Eckoh's own TrainTracker™ service for National Rail Enquiries has been heralded as the UK's first and most ambitious automated speech service, giving all UK rail travellers immediate access to up-to-the minute train departure and arrival time information for direct train services between all 2,500 stations across the UK mainland.

A bit of history…
Speech technologies began to appear during the Cold War years, pioneered by technologists working for the American Department of defence, allegedly to support international phone tapping activities.  But the technologies weren't robust enough for commercial us; early applications proved disappointing and confidence in the technology flagged. 

The real breakthrough came in the early 1990's, when 'speaker independent' voice recognisers were developed, removing the need for any individual using the system to 'train' the recogniser to recognise their voice.   This, combined with the advent of cheap and plentiful computer processing power, meant that large vocabularies and the diversity of spoken language could now easily be catered for.

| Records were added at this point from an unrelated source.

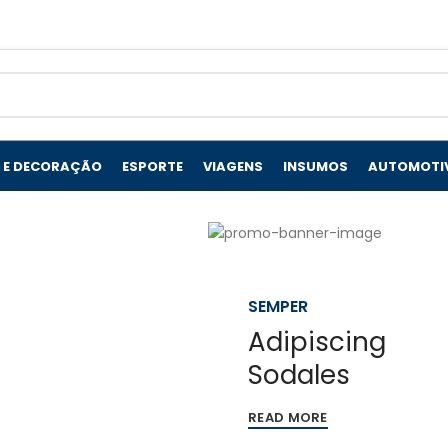
 E DECORAÇÃO
ESPORTE
VIAGENS
INSUMOS
AUTOMOTI
SEMPER
Feugiat
SEMPER
Scelerisque
Adipiscing
Imperdiet
Sodales
READ MORE
READ MORE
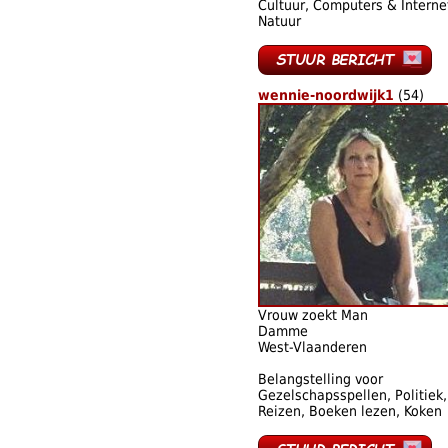
Cultuur, Computers & Interne
Natuur
wennie-noordwijk1
(54)
Vrouw zoekt Man
Damme
West-Vlaanderen
Belangstelling voor
Gezelschapsspellen, Politiek,
Reizen, Boeken lezen, Koken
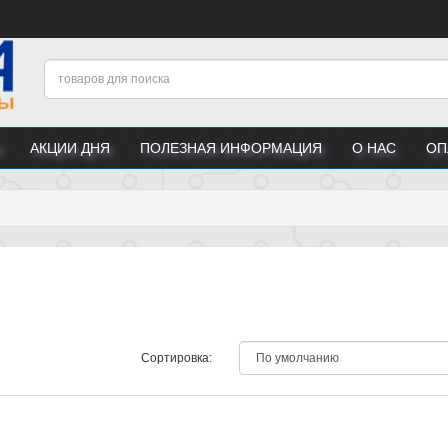
АКЦИИ ДНЯ
ПОЛЕЗНАЯ ИНФОРМАЦИЯ
О НАС
ОП
Сортировка:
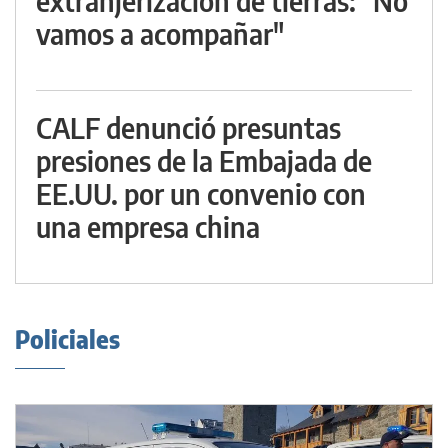
extranjerización de tierras: "No
vamos a acompañar"
CALF denunció presuntas
presiones de la Embajada de
EE.UU. por un convenio con
una empresa china
Policiales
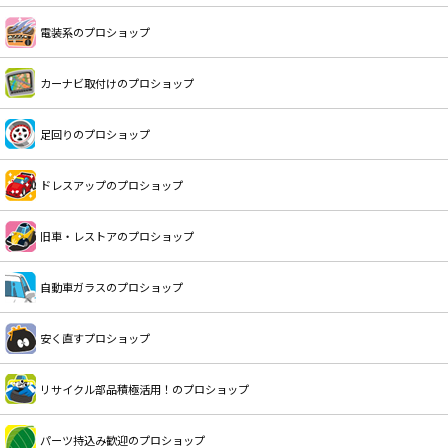
電装系のプロショップ
カーナビ取付けのプロショップ
足回りのプロショップ
ドレスアップのプロショップ
旧車・レストアのプロショップ
自動車ガラスのプロショップ
安く直すプロショップ
リサイクル部品積極活用！のプロショップ
パーツ持込み歓迎のプロショップ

So, if the technology question was answered in the 90's, why hasn't speech been more readily adopted?  The answer is simple, and lies not in the technology, but in the way it's been used.   Poorly designed services that don't take into account the way people want to communicate and interact, have driven customers to abandon calls and bewail the lost option to talk to 'a real person'.

It's more than technology…
At Eckoh we overcome this by using conversation specialists, script writers and psychologists to develop services that complement rather than suppress natural human speech patterns and decision making behaviours.   They begin by assessing the process the company is trying to automate and look at how successfully it's working at present.  If the process is currently managed by a live-agent service, they'll listen to its calls and create a detailed map of the way callers behave; what questions they typically ask, how and in what order.  Even more importantly, they assess the motivation for the call - what does the caller really want to know and what's the difference between what they say and what they actually mean? 

Having developed working scenarios, our dialogue designers will test them in focus groups and small scale pilots before rolling them out in industrial strength deployments.  And, when monitoring the performance of the service in action, we still keep our focus on the customer rather than the technology.  After all, a word recognition success rate of 98% isn't worth much if 80% of callers are failing to complete their transactions. 
 
There's no doubt that the technology for large scale commercial deployments of speech is in place.  The big question for anyone thinking of adopting it is whether they have the specialist skills to design services that will delight customers rather than frustrate them.